While most people are aware of pension freedoms, and the ability they give to drawdown on your pension pot early, very few are aware of the benefit they give to your family when a pension is inherited.
And neither do some pension providers, apparently.
Under pension freedoms rules, most people pay no tax for inheriting pension savings from someone who died before reaching the age of 75. Beneficiaries can also choose how they would like to receive the cash – either as a lump sum or as income in the form of an annuity or pension drawdown.
But according to the Telegraph, pension providers have been slow to react to the rules introduced three years ago, including some of the UK’s biggest providers.
Many clients still have older-style pension plans, often with ‘consolidator’ firms such as Phoenix and Aviva, which are not offering beneficiaries the chance to take an inherited pension pot as an annuity or pension drawdown, leaving them wide open to income tax and capital gains tax (CGT) on future investments. This could also have an impact on their own heirs, as the lump sum would count fully towards their estate.
Taking the pension as a drawdown or annuity is often a much more tax-efficient strategy.
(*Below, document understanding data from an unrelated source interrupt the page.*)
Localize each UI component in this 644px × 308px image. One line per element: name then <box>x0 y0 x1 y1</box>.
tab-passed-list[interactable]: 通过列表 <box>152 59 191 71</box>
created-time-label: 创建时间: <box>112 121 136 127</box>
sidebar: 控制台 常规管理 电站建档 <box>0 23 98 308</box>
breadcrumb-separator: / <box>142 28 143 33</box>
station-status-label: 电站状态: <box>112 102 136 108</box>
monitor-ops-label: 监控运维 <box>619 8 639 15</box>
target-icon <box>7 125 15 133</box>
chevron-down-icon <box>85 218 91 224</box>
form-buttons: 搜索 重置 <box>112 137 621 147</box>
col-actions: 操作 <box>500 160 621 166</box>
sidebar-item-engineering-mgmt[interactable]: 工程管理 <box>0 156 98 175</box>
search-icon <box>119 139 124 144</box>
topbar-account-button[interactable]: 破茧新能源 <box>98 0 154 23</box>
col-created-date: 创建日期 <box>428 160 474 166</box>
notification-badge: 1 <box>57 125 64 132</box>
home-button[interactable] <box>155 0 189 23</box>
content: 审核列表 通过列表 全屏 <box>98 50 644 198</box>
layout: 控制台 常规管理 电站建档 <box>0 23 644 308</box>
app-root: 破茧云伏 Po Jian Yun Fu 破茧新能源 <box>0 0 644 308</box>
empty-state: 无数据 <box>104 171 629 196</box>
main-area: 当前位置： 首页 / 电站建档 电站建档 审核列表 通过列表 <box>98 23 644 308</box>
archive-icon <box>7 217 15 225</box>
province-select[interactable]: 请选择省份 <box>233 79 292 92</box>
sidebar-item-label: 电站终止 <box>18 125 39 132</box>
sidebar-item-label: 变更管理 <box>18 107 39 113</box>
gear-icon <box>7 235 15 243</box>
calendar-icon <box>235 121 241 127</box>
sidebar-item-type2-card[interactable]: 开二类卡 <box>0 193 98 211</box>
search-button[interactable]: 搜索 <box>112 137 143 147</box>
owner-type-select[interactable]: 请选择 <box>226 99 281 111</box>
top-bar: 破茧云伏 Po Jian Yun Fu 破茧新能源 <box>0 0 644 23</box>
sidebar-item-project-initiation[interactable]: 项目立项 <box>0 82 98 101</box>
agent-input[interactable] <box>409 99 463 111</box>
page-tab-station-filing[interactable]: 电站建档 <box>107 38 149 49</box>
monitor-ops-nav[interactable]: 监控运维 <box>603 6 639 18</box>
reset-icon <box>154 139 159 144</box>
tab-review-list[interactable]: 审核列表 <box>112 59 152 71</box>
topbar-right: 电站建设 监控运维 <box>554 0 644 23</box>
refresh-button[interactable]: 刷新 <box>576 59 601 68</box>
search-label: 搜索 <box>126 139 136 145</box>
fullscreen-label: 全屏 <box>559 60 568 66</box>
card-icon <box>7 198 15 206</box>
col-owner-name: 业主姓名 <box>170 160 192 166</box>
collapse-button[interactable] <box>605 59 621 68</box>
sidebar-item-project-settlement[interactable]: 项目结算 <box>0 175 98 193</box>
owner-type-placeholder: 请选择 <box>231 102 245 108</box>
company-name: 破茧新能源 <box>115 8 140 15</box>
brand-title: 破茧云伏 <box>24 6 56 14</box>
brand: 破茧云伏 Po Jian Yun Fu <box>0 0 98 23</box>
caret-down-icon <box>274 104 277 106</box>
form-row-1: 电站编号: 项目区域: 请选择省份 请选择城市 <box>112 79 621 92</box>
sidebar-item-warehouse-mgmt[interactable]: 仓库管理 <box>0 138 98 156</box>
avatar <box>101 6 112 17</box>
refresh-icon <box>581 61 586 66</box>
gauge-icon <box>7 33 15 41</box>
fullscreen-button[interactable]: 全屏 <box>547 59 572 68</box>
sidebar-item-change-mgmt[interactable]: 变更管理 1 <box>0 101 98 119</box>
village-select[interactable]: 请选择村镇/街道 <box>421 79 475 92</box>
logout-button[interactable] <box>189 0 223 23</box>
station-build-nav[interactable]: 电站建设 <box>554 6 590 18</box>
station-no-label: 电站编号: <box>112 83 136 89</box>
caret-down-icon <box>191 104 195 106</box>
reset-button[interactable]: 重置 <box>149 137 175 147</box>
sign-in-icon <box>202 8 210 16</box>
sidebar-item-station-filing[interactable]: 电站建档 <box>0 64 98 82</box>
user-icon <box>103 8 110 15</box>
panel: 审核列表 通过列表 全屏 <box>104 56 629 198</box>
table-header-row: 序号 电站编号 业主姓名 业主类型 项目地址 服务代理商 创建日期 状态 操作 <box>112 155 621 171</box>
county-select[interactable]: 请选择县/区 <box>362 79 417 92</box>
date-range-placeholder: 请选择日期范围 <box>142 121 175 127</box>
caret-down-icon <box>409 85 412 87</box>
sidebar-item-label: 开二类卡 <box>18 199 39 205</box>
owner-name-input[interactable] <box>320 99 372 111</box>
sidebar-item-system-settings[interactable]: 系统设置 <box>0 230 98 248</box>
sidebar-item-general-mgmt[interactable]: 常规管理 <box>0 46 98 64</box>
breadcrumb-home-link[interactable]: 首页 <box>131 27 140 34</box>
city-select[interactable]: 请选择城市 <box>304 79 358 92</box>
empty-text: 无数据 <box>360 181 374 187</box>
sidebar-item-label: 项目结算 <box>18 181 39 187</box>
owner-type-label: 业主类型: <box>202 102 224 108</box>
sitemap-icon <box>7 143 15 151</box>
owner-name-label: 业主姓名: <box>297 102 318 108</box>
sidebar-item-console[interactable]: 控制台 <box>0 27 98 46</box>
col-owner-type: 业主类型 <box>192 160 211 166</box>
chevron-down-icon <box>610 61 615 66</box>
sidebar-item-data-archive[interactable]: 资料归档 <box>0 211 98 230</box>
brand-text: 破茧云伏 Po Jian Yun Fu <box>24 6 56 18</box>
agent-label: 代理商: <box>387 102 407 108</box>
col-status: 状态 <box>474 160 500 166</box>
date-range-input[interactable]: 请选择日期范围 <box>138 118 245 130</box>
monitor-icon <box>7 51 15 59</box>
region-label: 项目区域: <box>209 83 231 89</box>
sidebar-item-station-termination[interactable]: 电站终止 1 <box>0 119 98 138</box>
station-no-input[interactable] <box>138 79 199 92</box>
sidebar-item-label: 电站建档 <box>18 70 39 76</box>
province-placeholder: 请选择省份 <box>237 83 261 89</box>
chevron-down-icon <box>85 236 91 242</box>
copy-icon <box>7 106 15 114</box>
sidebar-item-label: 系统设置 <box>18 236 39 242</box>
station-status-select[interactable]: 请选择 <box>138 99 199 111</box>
That’s because the pot would continue to receive the protection of the pension wrapper, while it could also be left to heirs inheritance-tax free.
It’s possible that many thousands of savers have been caught out by pension providers’ lack of flexibility.
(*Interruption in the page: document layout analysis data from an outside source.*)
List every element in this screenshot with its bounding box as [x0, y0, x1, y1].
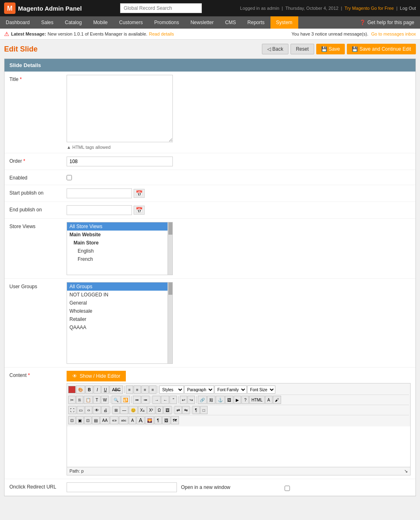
group-qaaaa[interactable]: QAAAA — [67, 323, 168, 332]
tb-widget-btn[interactable]: ▤ — [92, 416, 100, 424]
tb-table-btn[interactable]: ⊞ — [112, 406, 120, 414]
tb-align-right-btn[interactable]: ≡ — [141, 386, 149, 394]
store-view-main-website[interactable]: Main Website — [67, 231, 168, 239]
tb-align-justify-btn[interactable]: ≡ — [149, 386, 156, 394]
tb-aa-btn[interactable]: AA — [100, 416, 109, 424]
group-not-logged-in[interactable]: NOT LOGGED IN — [67, 291, 168, 299]
tb-div-btn[interactable]: ▣ — [76, 416, 84, 424]
tb-img-insert-btn[interactable]: 🖼 — [162, 416, 170, 424]
editor-body[interactable] — [67, 426, 411, 467]
store-views-field[interactable]: All Store Views Main Website Main Store … — [67, 222, 411, 275]
tb-subscript-btn[interactable]: X₂ — [138, 406, 147, 414]
end-publish-field[interactable]: 📅 — [67, 205, 411, 215]
tb-underline-btn[interactable]: U — [101, 386, 109, 394]
tb-paste-btn[interactable]: 📋 — [84, 396, 93, 404]
tb-paste-text-btn[interactable]: T — [93, 396, 101, 404]
reset-button[interactable]: Reset — [290, 44, 314, 54]
group-retailer[interactable]: Retailer — [67, 315, 168, 323]
tb-paragraph-select[interactable]: Paragraph — [184, 386, 214, 394]
save-continue-button[interactable]: 💾 Save and Continue Edit — [347, 44, 416, 54]
nav-promotions[interactable]: Promotions — [149, 16, 185, 29]
tb-ol-btn[interactable]: ≔ — [141, 396, 150, 404]
show-hide-editor-button[interactable]: 👁 Show / Hide Editor — [67, 371, 126, 381]
user-groups-scrollbar[interactable] — [168, 282, 173, 364]
tb-italic-btn[interactable]: I — [94, 386, 101, 394]
tb-full-screen-btn[interactable]: ⛶ — [68, 406, 76, 414]
tb-paragraph2-btn[interactable]: ¶ — [192, 406, 200, 414]
end-publish-input[interactable] — [67, 205, 132, 215]
tb-font-family-select[interactable]: Font Family — [214, 386, 247, 394]
tb-font-a2-btn[interactable]: A — [136, 416, 144, 424]
help-button[interactable]: ❓ Get help for this page — [354, 16, 420, 29]
start-publish-calendar-button[interactable]: 📅 — [134, 189, 145, 198]
tb-align-center-btn[interactable]: ≡ — [134, 386, 141, 394]
nav-dashboard[interactable]: Dashboard — [0, 16, 36, 29]
store-view-main-store[interactable]: Main Store — [67, 239, 168, 247]
enabled-checkbox[interactable] — [67, 175, 72, 180]
tb-span-btn[interactable]: ⊡ — [84, 416, 92, 424]
tb-img2-btn[interactable]: 🖼 — [163, 406, 172, 414]
tb-outdent-btn[interactable]: ← — [161, 396, 169, 404]
tb-replace-btn[interactable]: 🔁 — [121, 396, 130, 404]
tb-bg-color-btn[interactable]: 🖌 — [273, 396, 281, 404]
tb-style-btn[interactable]: 🎨 — [76, 386, 85, 394]
back-button[interactable]: ◁ Back — [262, 44, 289, 54]
tb-print-btn[interactable]: 🖨 — [101, 406, 109, 414]
tb-blockquote-btn[interactable]: " — [170, 396, 177, 404]
store-view-all[interactable]: All Store Views — [67, 222, 168, 231]
user-groups-field[interactable]: All Groups NOT LOGGED IN General Wholesa… — [67, 282, 411, 364]
group-wholesale[interactable]: Wholesale — [67, 307, 168, 315]
nav-mobile[interactable]: Mobile — [87, 16, 113, 29]
tb-show-blocks-btn[interactable]: ▭ — [77, 406, 85, 414]
tb-redo-btn[interactable]: ↪ — [188, 396, 195, 404]
tb-preview-btn[interactable]: 👁 — [93, 406, 101, 414]
tb-undo-btn[interactable]: ↩ — [180, 396, 187, 404]
tb-superscript-btn[interactable]: X² — [147, 406, 155, 414]
tb-styles-select[interactable]: Styles — [159, 386, 184, 394]
tb-quote-btn[interactable]: «» — [110, 416, 118, 424]
tb-unlink-btn[interactable]: ⛓ — [207, 396, 215, 404]
tb-smiley-btn[interactable]: 😊 — [129, 406, 138, 414]
tb-anchor-btn[interactable]: ⚓ — [216, 396, 225, 404]
tb-small-text-btn[interactable]: abc — [119, 416, 128, 424]
tb-strikethrough-btn[interactable]: ABC — [109, 386, 123, 394]
search-bar[interactable] — [120, 3, 202, 13]
enabled-field[interactable] — [67, 173, 411, 182]
group-all[interactable]: All Groups — [67, 282, 168, 291]
tb-select-btn[interactable]: ⊡ — [68, 416, 76, 424]
tb-paragraph3-btn[interactable]: ¶ — [154, 416, 162, 424]
order-input[interactable]: 108 — [67, 157, 173, 166]
tb-misc-btn[interactable]: □ — [200, 406, 208, 414]
end-publish-calendar-button[interactable]: 📅 — [134, 206, 145, 215]
nav-sales[interactable]: Sales — [36, 16, 59, 29]
new-window-checkbox[interactable] — [232, 486, 342, 491]
store-views-scrollbar[interactable] — [168, 222, 173, 275]
tb-indent-btn[interactable]: → — [152, 396, 161, 404]
start-publish-field[interactable]: 📅 — [67, 188, 411, 198]
tb-hr-btn[interactable]: — — [120, 406, 128, 414]
tb-ul-btn[interactable]: ≔ — [133, 396, 141, 404]
try-magento-link[interactable]: Try Magento Go for Free — [344, 6, 394, 11]
tb-font-color-btn[interactable]: A — [265, 396, 273, 404]
tb-font-a-btn[interactable]: A — [129, 416, 136, 424]
tb-img3-btn[interactable]: 🌄 — [145, 416, 154, 424]
tb-image-btn[interactable]: 🖼 — [225, 396, 233, 404]
store-view-english[interactable]: English — [67, 247, 168, 255]
nav-system[interactable]: System — [270, 16, 298, 29]
nav-cms[interactable]: CMS — [219, 16, 242, 29]
tb-bold-btn[interactable]: B — [85, 386, 93, 394]
user-groups-list[interactable]: All Groups NOT LOGGED IN General Wholesa… — [67, 282, 168, 364]
tb-img-map-btn[interactable]: 🗺 — [171, 416, 179, 424]
search-input[interactable] — [120, 3, 202, 13]
resize-handle[interactable]: ↘ — [404, 468, 408, 474]
nav-catalog[interactable]: Catalog — [59, 16, 87, 29]
tb-align-left-btn[interactable]: ≡ — [126, 386, 133, 394]
tb-rtl-btn[interactable]: ⇆ — [182, 406, 190, 414]
group-general[interactable]: General — [67, 299, 168, 307]
tb-html-btn[interactable]: HTML — [249, 396, 264, 404]
read-details-link[interactable]: Read details — [149, 31, 174, 36]
inbox-link[interactable]: Go to messages inbox — [371, 31, 416, 36]
tb-font-size-select[interactable]: Font Size — [247, 386, 275, 394]
tb-cut-btn[interactable]: ✂ — [68, 396, 76, 404]
save-button[interactable]: 💾 Save — [316, 44, 345, 54]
If you are an heir in a similar situation, it’s possible to reinvest the lump sum back into a pension scheme, but this simply isn’t feasible with large amounts of money due to deposit restrictions.
If you’re reading this as a pension saver and you’re unsure how your provider will offer your pension to an heir, you should make checking the fine print a priority. You could then consider transferring your pension to a different provider.
As always, always speak to a professional financial advisor before making life-changing decisions.